A great man is one who collects knowledge the way a bee collects honey and uses it to help people overcome the difficulties they endure - hunger, ignorance and disease!
- Nikola Tesla

Remember, remember always, that all of us, and you and I especially, are descended from immigrants and revolutionists.
- Franklin Roosevelt

While their territory has been devastated and their homes despoiled, the spirit of the Serbian people has not been broken.
- Woodrow Wilson

First Editor's Letter

Dear Readers,

All of mankind living on planet Earth generates superhuman efforts to solve the ancient question of identity as unity in diversity. Although this problem received answers throughout history, in more or less satisfactory forms, it appears that our time, especially from the time of the French Revolution, wrestles with it in its sharpest form.
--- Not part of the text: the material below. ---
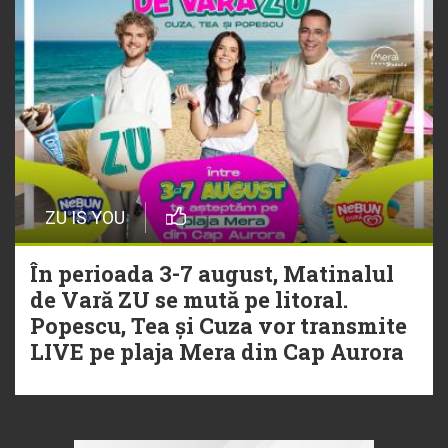
ZU IS YOU
În perioada 3-7 august, Matinalul
de Vară ZU se mută pe litoral.
Popescu, Tea și Cuza vor transmite
LIVE pe plaja Mera din Cap Aurora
At the beginning of the 21st century, the relationship of the Serbian Homeland with its Diaspora in the West in a great way reflects this problem, within the framework of a broader relationship of Serbian people with the West.
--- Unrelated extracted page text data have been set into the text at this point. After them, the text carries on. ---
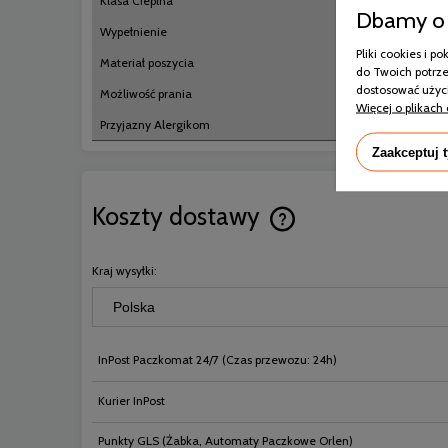
Klasa Cieplna
Dbamy o 
Wypełnienie
Pliki cookies i 
Materiał poszycia
do Twoich potrze
dostosować użyci
Możliwość prania
Więcej o plikach 
Przyjazny Alergikom
Zaakceptuj 
Koszty dostawy
Cena nie zawiera ewentual
Kraj wysyłki:
płatności
InPost Paczkomat 24/7
(Czas przewozu: 24h)
Kurier InPost
Punkty GLS
(Żabka, Automaty Paczkowe Orlen)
It is certain that life, place and role of a nation depend upon solving the quintessential question of identity, unity and diversity within the broader family of one world, which has become one big neighborhood. When we speak of Serbian people, I think that it is important to come to a human and civilized consensus within the boundaries of our nation without which it would be difficult to have a normal relationship with and an understanding of others and those different from us. We are witnesses, unfortunately, that instead of spiritual-social and civilized functioning wisdom, today we have clearly political and economic interests which have pushed out the above mentioned wisdom and skills with the thirst for "informative contents", meaning that the utilitarian principle wins over our ability to live together. Therefore we are witnesses of the end of culture (western and oriental) as a whole ethos and an integral system of knowledge, belief and behavior. The future, or actually current, international community becomes a community of national interest groups, rather than a union of countries. Sometimes we are under the impression that the Serbian State and the Serbian national territory become more and more diaspora themselves. It appears as if we, walking toward modern currents, are confronted with a dilemma, to give vain, often just illusory, and anachronistic resistance, or bravely, with well thought out actions, but foresightfully wrestle with historic, or so called cosmogonial challenges.

Within the framework of the theme of the Role of the Serbian Orthodox Church in Preserving the Diaspora's Identity, I present to your attention the motion of facing the challenge of "unity in diversity" on the North American continent. This project we named Serbica Americana.

Serbica Americana is the center for research, documentation and information of authentic Serbian academic-scientific, theological-church and cultural-art accomplishments in North America.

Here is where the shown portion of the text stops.